The right side of the warehouse: Metrics stores, Reverse ETL 

[John] So we all know that the data warehouse has been coming around for a couple of years with Snowflake and the IPO and the rapid adoption, across everybody from small companies all the way through the enterprise. That’s been pretty clear cut. The thing that we find really interesting in the last year, is the proliferation of tooling on the right side of the data warehouse, or what happens after data hits the warehouse and how do you deal with it, how do you use it and so forth. In particular, there are two examples here, the first one of which is the metric store.

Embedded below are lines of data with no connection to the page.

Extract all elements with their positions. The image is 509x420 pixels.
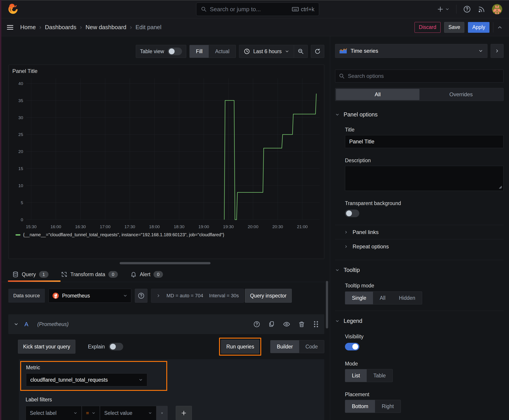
table-view-toggle[interactable] [168,48,182,55]
fill-actual-segmented: Fill Actual [190,45,236,58]
transparent-background-label: Transparent background [345,200,504,206]
save-button[interactable]: Save [444,22,464,33]
select-label-dropdown[interactable]: Select label [26,406,82,420]
mega-menu-button[interactable] [6,23,14,31]
visualization-picker[interactable]: Time series [335,44,487,58]
refresh-button[interactable] [311,45,324,58]
options-search-input[interactable] [348,73,500,79]
legend-placement-bottom[interactable]: Bottom [345,400,375,412]
query-editor-toolbar: Kick start your query Explain Run querie… [8,338,324,356]
help-icon[interactable] [253,321,260,328]
query-row-header[interactable]: A (Prometheus) [8,314,324,334]
legend-mode-table[interactable]: Table [367,369,393,382]
panel-title: Panel Title [12,68,320,74]
collapse-options-pane-button[interactable] [497,24,503,30]
datasource-picker[interactable]: Prometheus [48,289,131,303]
breadcrumb-dashboards[interactable]: Dashboards [45,24,76,31]
hamburger-icon [6,23,14,31]
repeat-options-row[interactable]: Repeat options [335,239,504,254]
legend-visibility-toggle[interactable] [345,343,359,351]
drag-handle-icon[interactable] [313,321,319,328]
query-builder-body: Metric cloudflared_tunnel_total_requests… [19,359,324,420]
chevron-down-icon[interactable] [14,322,19,327]
panel-links-row[interactable]: Panel links [335,225,504,239]
tooltip-header[interactable]: Tooltip [335,267,504,273]
chevron-right-icon: › [39,24,41,31]
legend-placement-right[interactable]: Right [375,400,401,412]
pane-resize-handle[interactable] [120,262,211,264]
legend-header[interactable]: Legend [335,318,504,324]
tab-alert[interactable]: Alert 0 [130,271,163,282]
global-search-input[interactable] [210,6,292,13]
query-count-badge: 1 [39,271,48,278]
apply-button[interactable]: Apply [468,22,489,33]
tooltip-mode-all[interactable]: All [373,292,392,304]
actual-option[interactable]: Actual [209,45,236,58]
operator-dropdown[interactable]: = [82,406,100,420]
user-avatar[interactable] [492,4,502,14]
query-options-summary[interactable]: MD = auto = 704 Interval = 30s [151,289,244,303]
time-range-control: Last 6 hours [239,45,308,58]
legend-title: Legend [344,318,362,324]
duplicate-icon[interactable] [268,321,275,328]
breadcrumb-new-dashboard[interactable]: New dashboard [85,24,126,31]
add-filter-button[interactable] [176,406,192,420]
svg-text:17:00: 17:00 [100,224,111,229]
tab-transform-label: Transform data [70,271,105,278]
help-button[interactable] [463,5,471,13]
metric-select[interactable]: cloudflared_tunnel_total_requests [26,373,147,386]
builder-option[interactable]: Builder [270,340,299,353]
fill-option[interactable]: Fill [190,45,209,58]
tooltip-mode-single[interactable]: Single [345,292,373,304]
select-value-dropdown[interactable]: Select value [100,406,156,420]
trash-icon[interactable] [298,321,305,328]
chart-panel[interactable]: Panel Title 051015202530354015:3016:0016… [8,65,324,259]
chevron-up-icon [497,24,503,30]
datasource-help-button[interactable] [135,289,147,303]
zoom-out-button[interactable] [294,45,307,58]
news-button[interactable] [478,5,485,13]
tab-transform-data[interactable]: Transform data 0 [61,271,118,282]
run-queries-button[interactable]: Run queries [221,340,259,354]
panel-options-header[interactable]: Panel options [335,111,504,118]
visualization-name: Time series [350,48,378,54]
divider [456,5,456,14]
toggle-viz-suggestions-button[interactable] [491,44,504,58]
global-search[interactable]: ctrl+k [196,2,319,16]
query-ref-id: A [24,321,28,328]
query-inspector-button[interactable]: Query inspector [245,289,291,303]
grafana-logo-icon[interactable] [8,4,18,15]
discard-button[interactable]: Discard [415,22,441,33]
panel-title-input[interactable] [345,135,504,148]
tab-overrides[interactable]: Overrides [419,89,503,100]
svg-text:20:30: 20:30 [273,224,283,229]
tab-all[interactable]: All [336,89,419,100]
query-pane-scrollbar[interactable] [326,281,328,329]
time-range-picker[interactable]: Last 6 hours [239,48,294,54]
eye-icon[interactable] [283,321,290,328]
datasource-row: Data source Prometheus [8,289,330,303]
breadcrumb: Home › Dashboards › New dashboard › Edit… [20,24,161,31]
time-series-chart[interactable]: 051015202530354015:3016:0016:3017:0017:3… [12,74,321,231]
options-search[interactable] [335,69,504,82]
label-filter-row: Select label = Select value [26,406,320,420]
explain-toggle[interactable] [109,343,123,351]
new-dashboard-button[interactable] [437,6,449,13]
code-option[interactable]: Code [299,340,324,353]
legend-mode-label: Mode [345,361,504,367]
query-row-actions [253,321,319,328]
description-textarea[interactable] [345,166,504,191]
tooltip-mode-hidden[interactable]: Hidden [392,292,422,304]
resize-handle-icon[interactable] [499,186,502,189]
remove-filter-button[interactable] [156,406,168,420]
datasource-label: Data source [8,289,45,303]
panel-options-title: Panel options [344,111,378,118]
kick-start-button[interactable]: Kick start your query [18,340,76,354]
series-label[interactable]: {__name__="cloudflared_tunnel_total_requ… [23,232,224,237]
tab-query[interactable]: Query 1 [12,271,48,282]
chevron-down-icon [285,49,289,54]
legend-mode-list[interactable]: List [345,369,367,382]
transparent-background-toggle[interactable] [345,210,359,217]
breadcrumb-home[interactable]: Home [20,24,36,31]
chart-legend[interactable]: {__name__="cloudflared_tunnel_total_requ… [15,232,320,237]
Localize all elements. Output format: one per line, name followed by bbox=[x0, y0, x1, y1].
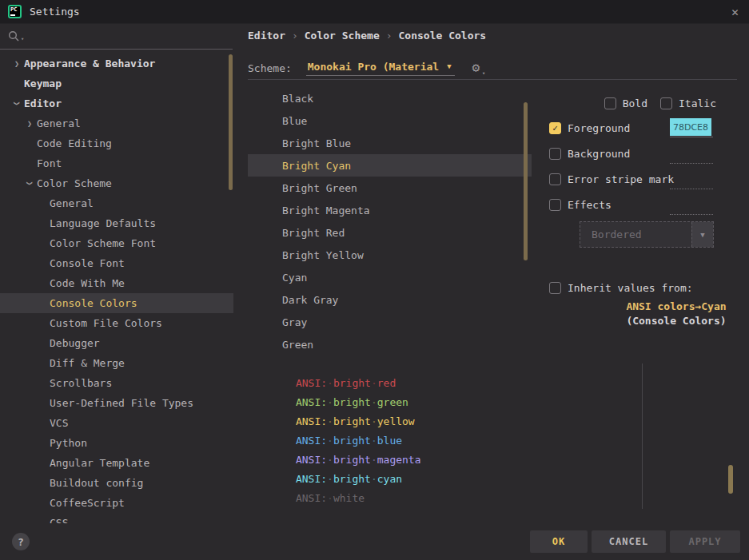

So to explain how the metric store works, I’m going to talk through a quick example.

So let’s take a user table that we have; if Matt and myself are both looking to figure out DAUs or daily active users over a certain period of time, historically we’d probably look in our code base, we look at snippets of SQL that were shared amongst different members of the team. We’d manipulate them a little bit, to get a better sense of the window that we want to work with. Maybe, the segment of the DAUs that we want to look at, either by geography or by categorization, by product users, or something like that, and then we’d run the query. What happens here is that there’s going to be some amount of adjustments that we’re each doing on our own machines, which means that if we’re talking about the time periods, the characteristics, we might have queries that look pretty similar from the top level, but might have small adjustments, that would mean that ultimately, the data sets that we’re using and interpreting are not exactly the same. So this is where the metric store comes in.

The metric store sits on top of the data warehouse and is a unification layer that allows companies to define their key business metrics, and also control the dimensions of different dimensions of the metrics that can be served to the end users in a self-service manner. So if we think about the DAU aspect, DAUs will be defined as a verified, validated metric, where anytime the backend changes with either schema, pipeline or so forth, people who own the metric will go to the metric store, validate that, make sure that it’s still up to date, and then therefore anybody that is consuming that metric is going to be consuming the same definition and consumption and data set on the end, whether it’s through a BI tool, whether it’s through a query or anything else.

In the last year, we saw a lot of early stage funding going into metric stores, including Trace within our portfolio amongst others. And we’re excited to see this transition from being a staple and only big companies like the Airbnb’s in the world with Minerva, to being broadly available to anybody who’s using a data warehouse.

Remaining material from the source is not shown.